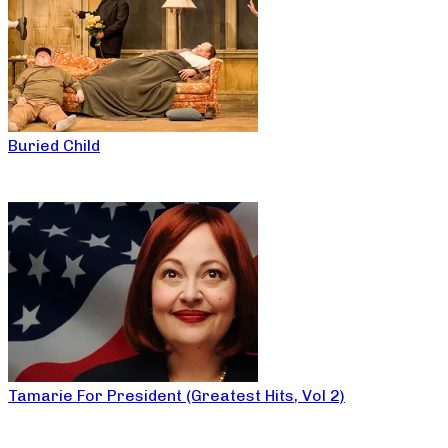
Buried Child
Tamarie For President (Greatest Hits, Vol 2)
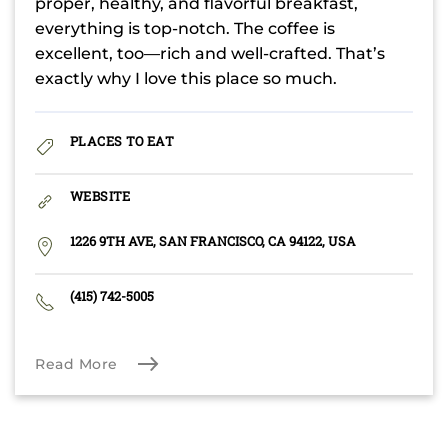
proper, healthy, and flavorful breakfast,
everything is top-notch. The coffee is
excellent, too—rich and well-crafted. That’s
exactly why I love this place so much.
PLACES TO EAT
WEBSITE
1226 9TH AVE, SAN FRANCISCO, CA 94122, USA
(415) 742-5005
Read More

....

● About this task: From the line holding "everything is top-notch. The coffee is" down to the final line above, quote every line exactly and only those lines.

● Answer for the task:
everything is top-notch. The coffee is
excellent, too—rich and well-crafted. That’s
exactly why I love this place so much.
PLACES TO EAT
WEBSITE
1226 9TH AVE, SAN FRANCISCO, CA 94122, USA
(415) 742-5005
Read More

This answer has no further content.